Everything in the listing below should be written out again exactly, except the pictures.

START DATA BLOCK

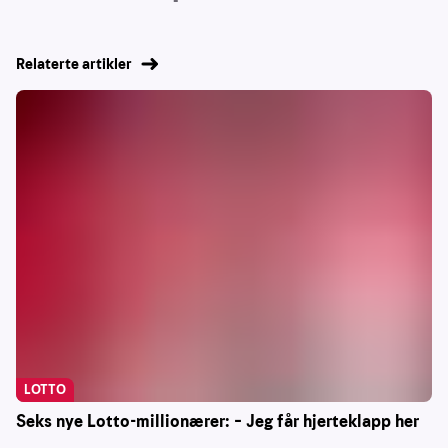
Relaterte artikler
LOTTO
Seks nye Lotto-millionærer: – Jeg får hjerteklapp her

END DATA BLOCK

### REPLY TO THE EXERCISE:
Relaterte artikler
LOTTO
Seks nye Lotto-millionærer: – Jeg får hjerteklapp her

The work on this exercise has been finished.